» **Problem to solve**
Copy each line of the data that has "Python" in it.

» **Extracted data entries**

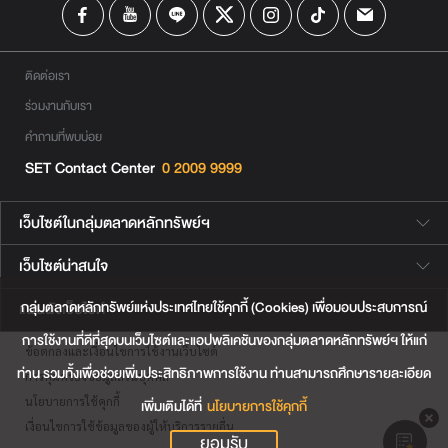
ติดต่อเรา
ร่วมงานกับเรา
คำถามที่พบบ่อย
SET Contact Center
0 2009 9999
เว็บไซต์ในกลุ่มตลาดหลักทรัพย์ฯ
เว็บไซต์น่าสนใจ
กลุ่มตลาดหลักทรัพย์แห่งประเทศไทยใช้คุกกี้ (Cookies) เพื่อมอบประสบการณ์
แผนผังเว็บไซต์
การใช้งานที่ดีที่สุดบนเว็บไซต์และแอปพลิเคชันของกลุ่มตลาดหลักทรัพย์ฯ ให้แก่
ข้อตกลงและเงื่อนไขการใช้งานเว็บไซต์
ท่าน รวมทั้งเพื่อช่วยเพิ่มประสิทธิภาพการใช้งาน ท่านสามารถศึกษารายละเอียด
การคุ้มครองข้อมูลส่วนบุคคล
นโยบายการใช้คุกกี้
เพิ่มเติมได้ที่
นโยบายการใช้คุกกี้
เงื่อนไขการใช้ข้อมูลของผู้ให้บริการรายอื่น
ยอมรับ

--

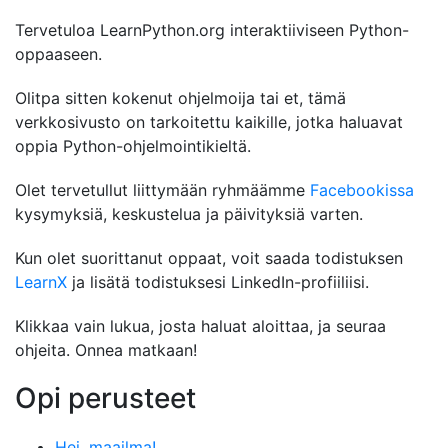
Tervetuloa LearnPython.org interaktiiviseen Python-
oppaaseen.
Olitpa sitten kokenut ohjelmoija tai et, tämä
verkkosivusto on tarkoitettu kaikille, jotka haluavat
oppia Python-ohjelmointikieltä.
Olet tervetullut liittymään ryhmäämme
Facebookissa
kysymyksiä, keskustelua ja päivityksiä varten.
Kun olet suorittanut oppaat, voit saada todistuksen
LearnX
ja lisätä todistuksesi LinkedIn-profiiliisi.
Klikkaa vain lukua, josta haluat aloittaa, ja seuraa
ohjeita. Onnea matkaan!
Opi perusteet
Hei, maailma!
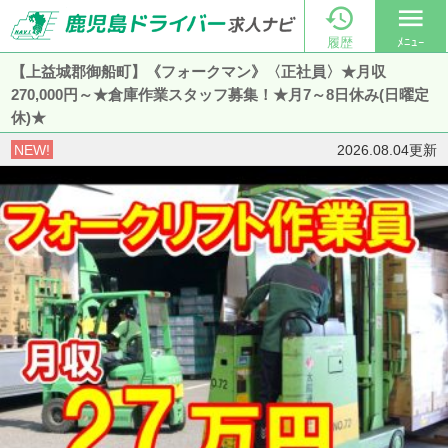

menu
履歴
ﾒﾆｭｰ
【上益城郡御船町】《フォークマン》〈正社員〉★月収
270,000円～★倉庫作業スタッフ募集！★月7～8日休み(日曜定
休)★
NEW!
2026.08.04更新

» **Output of the exercise**
Tervetuloa LearnPython.org interaktiiviseen Python-
oppia Python-ohjelmointikieltä.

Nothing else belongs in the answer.